Hello! As the title says, I am looking for dating advice.

My last relationship ended in June of 2016 and that break up has psychologically scarred me. In February 2016 my health started to feline very quickly - I wasn’t able to work because of it and that nearly broke me - I had no choice but to resign. I had my dream job and I hoped and prayed I would get better... But it soon became apparent that I would likely never be able to go back to work...

Then on our anniversary (30th June 2016) my fiancé took me out to see a movie I’d been dying to see and then he took me to a pub for a nice big steak. I was so happy. We went back to his place and then at 2am when we were cuddling he turned to look at me and said; “I can’t be with you anymore. You are broken and useless and you’ll never be anything else.” It broke me... I still haven’t fully recovered from the enormous wound that was caused by his words...

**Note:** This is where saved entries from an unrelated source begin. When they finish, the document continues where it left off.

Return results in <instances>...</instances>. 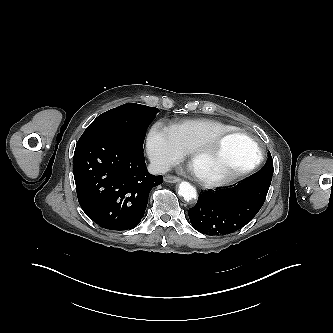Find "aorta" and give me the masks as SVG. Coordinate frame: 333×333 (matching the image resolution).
Segmentation results:
<instances>
[{
    "label": "aorta",
    "instance_id": "aorta-1",
    "mask_svg": "<svg viewBox=\"0 0 333 333\" xmlns=\"http://www.w3.org/2000/svg\"><path fill=\"white\" fill-rule=\"evenodd\" d=\"M178 193L186 201L196 199V197H197V191H196L195 187L185 181H183L179 184Z\"/></svg>",
    "mask_w": 333,
    "mask_h": 333
}]
</instances>
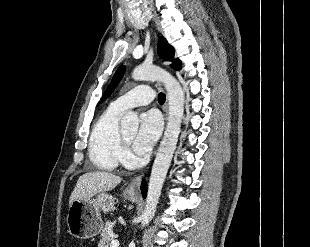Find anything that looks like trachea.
<instances>
[{
	"mask_svg": "<svg viewBox=\"0 0 310 247\" xmlns=\"http://www.w3.org/2000/svg\"><path fill=\"white\" fill-rule=\"evenodd\" d=\"M165 100H166L165 94L164 93H159V95H158V102L160 104H164Z\"/></svg>",
	"mask_w": 310,
	"mask_h": 247,
	"instance_id": "obj_1",
	"label": "trachea"
}]
</instances>
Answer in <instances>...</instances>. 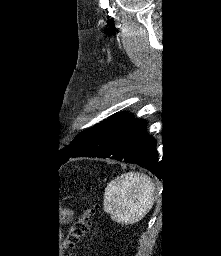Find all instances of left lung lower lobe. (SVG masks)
Wrapping results in <instances>:
<instances>
[{"label":"left lung lower lobe","mask_w":221,"mask_h":256,"mask_svg":"<svg viewBox=\"0 0 221 256\" xmlns=\"http://www.w3.org/2000/svg\"><path fill=\"white\" fill-rule=\"evenodd\" d=\"M146 126L144 120L133 119L131 114H120L105 122L71 157L111 158L136 163L158 175L156 141L146 135Z\"/></svg>","instance_id":"1"}]
</instances>
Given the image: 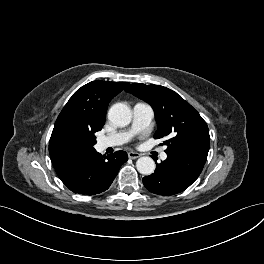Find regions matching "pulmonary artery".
<instances>
[{
    "instance_id": "pulmonary-artery-1",
    "label": "pulmonary artery",
    "mask_w": 264,
    "mask_h": 264,
    "mask_svg": "<svg viewBox=\"0 0 264 264\" xmlns=\"http://www.w3.org/2000/svg\"><path fill=\"white\" fill-rule=\"evenodd\" d=\"M154 118L153 108L144 102H138L133 107L132 125L128 130L119 131L105 136L98 141L100 149L122 145L128 142L135 134L145 130L151 124ZM162 160L167 158V154L162 152L160 155Z\"/></svg>"
}]
</instances>
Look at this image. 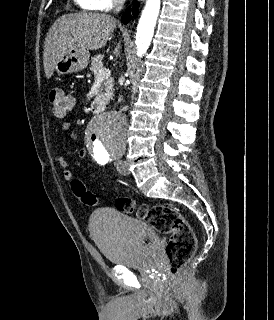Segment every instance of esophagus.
I'll return each mask as SVG.
<instances>
[{
	"label": "esophagus",
	"mask_w": 274,
	"mask_h": 320,
	"mask_svg": "<svg viewBox=\"0 0 274 320\" xmlns=\"http://www.w3.org/2000/svg\"><path fill=\"white\" fill-rule=\"evenodd\" d=\"M136 2H139L140 0H135Z\"/></svg>",
	"instance_id": "esophagus-1"
}]
</instances>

I’ve started to use Plenty of Fish (POF) to look for a girlfriend but I’m a little conflicted. My disabilities are mostly invisible so I don’t know how or when to bring up my health issues.

In the past I’ve told people pretty much straight away that I have some debilitating health issues but I’ve always gotten really awful replies... One girl said that I was trying to trap someone in a relationship... Amd another girl said there is no point in me looking for love since I’ll probably die on the table during my liver transplant...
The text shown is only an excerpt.